====== Supplied material
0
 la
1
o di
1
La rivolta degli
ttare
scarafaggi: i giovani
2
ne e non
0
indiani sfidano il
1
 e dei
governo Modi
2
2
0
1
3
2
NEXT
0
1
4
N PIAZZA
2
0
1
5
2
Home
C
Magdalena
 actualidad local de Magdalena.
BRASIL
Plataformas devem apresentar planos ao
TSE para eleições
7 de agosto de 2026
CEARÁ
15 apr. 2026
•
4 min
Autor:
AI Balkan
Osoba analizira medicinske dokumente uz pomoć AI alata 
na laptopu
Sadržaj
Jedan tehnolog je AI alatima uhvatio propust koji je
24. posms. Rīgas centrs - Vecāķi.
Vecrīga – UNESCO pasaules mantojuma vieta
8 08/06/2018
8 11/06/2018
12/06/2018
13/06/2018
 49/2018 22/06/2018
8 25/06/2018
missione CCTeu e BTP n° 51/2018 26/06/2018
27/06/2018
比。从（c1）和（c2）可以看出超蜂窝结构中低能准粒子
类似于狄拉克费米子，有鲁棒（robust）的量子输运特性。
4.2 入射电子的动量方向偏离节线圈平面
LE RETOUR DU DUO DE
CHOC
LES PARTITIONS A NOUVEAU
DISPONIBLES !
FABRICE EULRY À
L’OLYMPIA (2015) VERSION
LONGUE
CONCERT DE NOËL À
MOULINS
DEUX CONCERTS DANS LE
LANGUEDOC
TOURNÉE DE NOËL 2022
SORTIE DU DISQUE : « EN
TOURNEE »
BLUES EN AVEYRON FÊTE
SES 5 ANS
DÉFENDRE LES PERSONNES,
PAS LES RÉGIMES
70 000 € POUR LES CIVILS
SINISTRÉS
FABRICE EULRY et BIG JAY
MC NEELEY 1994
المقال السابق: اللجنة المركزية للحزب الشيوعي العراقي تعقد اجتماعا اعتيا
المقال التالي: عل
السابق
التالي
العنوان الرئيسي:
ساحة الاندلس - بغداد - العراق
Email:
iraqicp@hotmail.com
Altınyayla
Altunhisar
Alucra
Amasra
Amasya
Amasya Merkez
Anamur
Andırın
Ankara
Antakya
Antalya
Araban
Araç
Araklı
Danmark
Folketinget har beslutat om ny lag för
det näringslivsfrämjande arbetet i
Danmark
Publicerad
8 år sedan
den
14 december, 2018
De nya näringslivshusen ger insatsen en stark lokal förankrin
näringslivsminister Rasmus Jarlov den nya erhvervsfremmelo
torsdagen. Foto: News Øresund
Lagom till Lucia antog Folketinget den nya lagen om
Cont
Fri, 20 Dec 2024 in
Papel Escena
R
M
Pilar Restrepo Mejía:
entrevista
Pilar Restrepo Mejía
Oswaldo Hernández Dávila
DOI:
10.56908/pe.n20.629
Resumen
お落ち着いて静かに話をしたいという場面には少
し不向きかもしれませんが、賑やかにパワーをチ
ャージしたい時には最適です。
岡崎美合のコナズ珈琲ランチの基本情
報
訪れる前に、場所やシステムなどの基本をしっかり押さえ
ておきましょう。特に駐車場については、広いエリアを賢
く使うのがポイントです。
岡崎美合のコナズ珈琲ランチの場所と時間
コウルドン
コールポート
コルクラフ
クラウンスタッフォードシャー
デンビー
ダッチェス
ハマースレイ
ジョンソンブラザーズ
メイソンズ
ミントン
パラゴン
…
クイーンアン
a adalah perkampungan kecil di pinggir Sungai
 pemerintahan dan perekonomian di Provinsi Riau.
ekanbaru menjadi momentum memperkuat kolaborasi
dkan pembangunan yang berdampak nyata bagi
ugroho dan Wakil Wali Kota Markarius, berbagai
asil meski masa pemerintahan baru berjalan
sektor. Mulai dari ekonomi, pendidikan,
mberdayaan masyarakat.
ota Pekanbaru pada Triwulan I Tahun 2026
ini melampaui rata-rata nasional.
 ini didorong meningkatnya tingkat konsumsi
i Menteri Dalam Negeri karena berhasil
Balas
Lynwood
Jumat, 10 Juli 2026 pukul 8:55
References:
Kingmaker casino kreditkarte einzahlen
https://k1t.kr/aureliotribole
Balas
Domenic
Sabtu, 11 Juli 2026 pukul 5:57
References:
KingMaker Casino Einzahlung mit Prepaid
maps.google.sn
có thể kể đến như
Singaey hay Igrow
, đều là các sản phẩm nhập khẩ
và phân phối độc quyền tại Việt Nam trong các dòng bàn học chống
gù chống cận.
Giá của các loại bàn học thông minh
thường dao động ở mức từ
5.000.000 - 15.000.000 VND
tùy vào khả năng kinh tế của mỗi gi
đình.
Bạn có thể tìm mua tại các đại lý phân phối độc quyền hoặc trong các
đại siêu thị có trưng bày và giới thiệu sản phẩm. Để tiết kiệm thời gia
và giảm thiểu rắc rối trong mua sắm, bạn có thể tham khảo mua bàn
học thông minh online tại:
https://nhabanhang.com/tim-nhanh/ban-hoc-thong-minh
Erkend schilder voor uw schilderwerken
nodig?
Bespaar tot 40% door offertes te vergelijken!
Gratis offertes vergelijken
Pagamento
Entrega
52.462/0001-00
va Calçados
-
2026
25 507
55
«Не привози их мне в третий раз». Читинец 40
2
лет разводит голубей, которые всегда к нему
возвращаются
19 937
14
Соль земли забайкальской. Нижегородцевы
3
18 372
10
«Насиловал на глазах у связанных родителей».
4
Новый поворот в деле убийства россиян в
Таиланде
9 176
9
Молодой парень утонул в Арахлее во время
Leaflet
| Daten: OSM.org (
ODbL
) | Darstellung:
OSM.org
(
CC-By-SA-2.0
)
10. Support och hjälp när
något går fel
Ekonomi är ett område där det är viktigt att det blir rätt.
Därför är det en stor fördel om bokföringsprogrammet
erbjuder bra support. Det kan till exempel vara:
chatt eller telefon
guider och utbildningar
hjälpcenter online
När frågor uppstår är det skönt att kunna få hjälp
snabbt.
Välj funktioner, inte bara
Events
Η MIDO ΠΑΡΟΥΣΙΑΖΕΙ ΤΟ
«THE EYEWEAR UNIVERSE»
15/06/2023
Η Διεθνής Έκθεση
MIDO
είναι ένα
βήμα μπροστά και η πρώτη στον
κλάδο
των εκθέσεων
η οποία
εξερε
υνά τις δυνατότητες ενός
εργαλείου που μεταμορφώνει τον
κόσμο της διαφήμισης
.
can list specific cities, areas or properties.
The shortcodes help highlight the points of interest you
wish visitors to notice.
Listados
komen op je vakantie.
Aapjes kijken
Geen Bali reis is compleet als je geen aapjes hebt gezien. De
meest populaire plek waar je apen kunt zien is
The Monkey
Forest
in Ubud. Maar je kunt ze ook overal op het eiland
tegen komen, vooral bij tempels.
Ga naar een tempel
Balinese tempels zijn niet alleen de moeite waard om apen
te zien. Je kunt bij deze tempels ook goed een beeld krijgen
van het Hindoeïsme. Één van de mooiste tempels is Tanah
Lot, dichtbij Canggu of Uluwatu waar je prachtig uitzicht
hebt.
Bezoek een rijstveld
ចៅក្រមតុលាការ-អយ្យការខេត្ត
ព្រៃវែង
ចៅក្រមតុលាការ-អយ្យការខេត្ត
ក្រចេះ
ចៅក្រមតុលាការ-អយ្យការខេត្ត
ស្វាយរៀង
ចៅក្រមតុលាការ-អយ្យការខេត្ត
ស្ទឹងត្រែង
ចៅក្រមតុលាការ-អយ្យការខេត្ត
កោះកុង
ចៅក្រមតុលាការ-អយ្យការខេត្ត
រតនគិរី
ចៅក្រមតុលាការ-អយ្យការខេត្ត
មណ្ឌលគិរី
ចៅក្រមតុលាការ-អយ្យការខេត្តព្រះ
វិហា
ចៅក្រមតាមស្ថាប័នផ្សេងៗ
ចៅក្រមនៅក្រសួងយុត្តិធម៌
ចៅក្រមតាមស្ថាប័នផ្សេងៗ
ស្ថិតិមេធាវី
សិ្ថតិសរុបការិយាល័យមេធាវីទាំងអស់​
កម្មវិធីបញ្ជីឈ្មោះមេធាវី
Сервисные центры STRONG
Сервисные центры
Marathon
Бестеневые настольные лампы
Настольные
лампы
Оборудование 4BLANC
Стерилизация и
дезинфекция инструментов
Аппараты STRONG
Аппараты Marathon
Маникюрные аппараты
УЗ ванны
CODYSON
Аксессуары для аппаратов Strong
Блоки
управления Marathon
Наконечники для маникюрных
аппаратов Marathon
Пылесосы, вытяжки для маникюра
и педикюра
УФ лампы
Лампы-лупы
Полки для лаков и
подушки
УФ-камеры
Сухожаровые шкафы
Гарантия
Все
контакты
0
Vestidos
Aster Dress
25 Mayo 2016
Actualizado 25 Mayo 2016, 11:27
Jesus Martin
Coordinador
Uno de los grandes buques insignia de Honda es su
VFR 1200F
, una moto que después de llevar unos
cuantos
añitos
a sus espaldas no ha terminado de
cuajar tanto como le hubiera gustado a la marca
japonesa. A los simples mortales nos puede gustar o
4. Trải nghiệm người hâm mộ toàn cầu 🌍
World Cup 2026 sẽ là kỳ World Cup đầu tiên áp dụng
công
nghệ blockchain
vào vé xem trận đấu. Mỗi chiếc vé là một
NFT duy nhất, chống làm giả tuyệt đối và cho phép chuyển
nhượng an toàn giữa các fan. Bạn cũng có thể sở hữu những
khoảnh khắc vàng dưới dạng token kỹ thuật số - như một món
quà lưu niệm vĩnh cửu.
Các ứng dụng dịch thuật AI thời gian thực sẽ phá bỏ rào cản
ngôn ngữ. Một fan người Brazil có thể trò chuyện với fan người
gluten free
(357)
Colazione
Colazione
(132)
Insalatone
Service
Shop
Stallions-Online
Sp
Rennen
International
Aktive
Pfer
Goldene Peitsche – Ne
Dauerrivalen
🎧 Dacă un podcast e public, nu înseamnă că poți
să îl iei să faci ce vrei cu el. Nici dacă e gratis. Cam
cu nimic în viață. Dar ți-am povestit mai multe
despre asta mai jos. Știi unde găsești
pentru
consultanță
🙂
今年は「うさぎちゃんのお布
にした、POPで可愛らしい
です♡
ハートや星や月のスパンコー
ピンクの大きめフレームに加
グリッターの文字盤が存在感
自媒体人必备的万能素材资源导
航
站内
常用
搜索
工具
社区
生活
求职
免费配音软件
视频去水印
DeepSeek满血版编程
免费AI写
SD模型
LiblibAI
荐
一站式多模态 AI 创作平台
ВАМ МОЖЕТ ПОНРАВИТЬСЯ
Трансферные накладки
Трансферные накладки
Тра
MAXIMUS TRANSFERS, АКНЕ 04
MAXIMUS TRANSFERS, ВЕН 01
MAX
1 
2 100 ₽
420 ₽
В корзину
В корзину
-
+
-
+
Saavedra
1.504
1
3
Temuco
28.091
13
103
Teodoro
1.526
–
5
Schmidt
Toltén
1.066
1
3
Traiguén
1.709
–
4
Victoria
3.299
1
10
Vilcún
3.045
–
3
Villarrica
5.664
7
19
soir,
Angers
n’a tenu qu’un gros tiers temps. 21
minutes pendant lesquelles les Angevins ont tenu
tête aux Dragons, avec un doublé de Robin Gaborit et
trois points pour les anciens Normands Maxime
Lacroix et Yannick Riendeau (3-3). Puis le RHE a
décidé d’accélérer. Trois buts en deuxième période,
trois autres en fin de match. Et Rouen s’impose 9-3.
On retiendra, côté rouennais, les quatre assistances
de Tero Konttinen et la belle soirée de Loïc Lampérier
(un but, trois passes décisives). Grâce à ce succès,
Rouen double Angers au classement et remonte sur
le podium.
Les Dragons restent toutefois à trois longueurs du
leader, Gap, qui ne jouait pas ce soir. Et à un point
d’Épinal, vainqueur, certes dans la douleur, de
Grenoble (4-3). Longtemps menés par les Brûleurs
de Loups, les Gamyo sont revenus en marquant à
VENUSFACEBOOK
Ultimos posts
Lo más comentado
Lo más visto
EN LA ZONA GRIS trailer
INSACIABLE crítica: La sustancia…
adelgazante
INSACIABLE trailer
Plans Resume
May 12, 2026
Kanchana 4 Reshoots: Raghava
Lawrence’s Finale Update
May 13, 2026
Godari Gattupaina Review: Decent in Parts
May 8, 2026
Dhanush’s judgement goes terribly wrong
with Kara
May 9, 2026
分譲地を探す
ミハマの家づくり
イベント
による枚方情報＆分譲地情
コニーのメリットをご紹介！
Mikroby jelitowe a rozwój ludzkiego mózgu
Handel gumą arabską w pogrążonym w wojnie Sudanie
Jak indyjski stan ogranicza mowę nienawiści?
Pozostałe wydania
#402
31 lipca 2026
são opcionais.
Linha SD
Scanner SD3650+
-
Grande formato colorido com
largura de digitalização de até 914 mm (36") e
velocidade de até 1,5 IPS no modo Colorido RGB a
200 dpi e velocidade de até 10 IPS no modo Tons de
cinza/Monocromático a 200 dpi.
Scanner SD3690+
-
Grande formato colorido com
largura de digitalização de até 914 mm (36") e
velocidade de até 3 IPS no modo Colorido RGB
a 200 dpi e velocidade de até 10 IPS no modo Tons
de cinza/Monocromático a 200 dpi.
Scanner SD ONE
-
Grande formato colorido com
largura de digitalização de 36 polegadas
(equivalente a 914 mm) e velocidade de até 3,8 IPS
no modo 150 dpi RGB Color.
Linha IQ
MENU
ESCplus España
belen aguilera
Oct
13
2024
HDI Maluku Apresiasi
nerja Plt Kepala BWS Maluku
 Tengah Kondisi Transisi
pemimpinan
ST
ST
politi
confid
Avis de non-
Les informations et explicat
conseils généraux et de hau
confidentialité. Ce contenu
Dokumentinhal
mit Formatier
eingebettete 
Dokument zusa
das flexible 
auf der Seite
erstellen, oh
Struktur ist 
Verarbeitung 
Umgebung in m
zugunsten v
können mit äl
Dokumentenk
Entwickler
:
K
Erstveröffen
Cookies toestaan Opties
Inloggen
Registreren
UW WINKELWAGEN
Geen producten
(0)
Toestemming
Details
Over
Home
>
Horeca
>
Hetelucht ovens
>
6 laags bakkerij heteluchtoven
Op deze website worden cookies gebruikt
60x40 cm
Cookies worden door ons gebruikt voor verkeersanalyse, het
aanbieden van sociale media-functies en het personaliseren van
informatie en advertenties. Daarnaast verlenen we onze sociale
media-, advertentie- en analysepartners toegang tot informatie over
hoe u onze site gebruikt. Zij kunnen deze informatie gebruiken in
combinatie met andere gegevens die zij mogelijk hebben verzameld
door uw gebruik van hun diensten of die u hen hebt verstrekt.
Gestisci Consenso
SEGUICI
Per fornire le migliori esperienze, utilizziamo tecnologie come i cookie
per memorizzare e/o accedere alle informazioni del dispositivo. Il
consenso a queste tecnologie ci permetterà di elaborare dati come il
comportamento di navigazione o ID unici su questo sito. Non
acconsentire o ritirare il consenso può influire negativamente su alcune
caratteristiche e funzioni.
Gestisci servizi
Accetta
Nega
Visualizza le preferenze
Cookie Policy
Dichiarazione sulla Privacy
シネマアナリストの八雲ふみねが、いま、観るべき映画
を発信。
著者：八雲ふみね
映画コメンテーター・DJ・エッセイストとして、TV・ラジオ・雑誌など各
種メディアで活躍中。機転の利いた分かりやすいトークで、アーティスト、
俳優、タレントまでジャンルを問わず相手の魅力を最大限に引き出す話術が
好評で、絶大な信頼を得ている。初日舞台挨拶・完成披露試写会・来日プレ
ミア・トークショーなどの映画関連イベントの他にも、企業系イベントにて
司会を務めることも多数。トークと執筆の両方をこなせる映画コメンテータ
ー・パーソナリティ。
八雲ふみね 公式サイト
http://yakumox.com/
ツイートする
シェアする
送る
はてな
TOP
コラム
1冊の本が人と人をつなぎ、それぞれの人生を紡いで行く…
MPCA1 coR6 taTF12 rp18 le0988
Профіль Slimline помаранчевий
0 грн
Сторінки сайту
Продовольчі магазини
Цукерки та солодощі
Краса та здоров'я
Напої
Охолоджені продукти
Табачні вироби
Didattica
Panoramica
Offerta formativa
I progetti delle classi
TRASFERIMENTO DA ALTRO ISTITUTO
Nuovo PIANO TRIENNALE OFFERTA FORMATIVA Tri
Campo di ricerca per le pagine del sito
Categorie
============
Problem description => Which lines of the data contain the word "tecnologie"? Copy each one.

Output below =>
Per fornire le migliori esperienze, utilizziamo tecnologie come i cookie
consenso a queste tecnologie ci permetterà di elaborare dati come il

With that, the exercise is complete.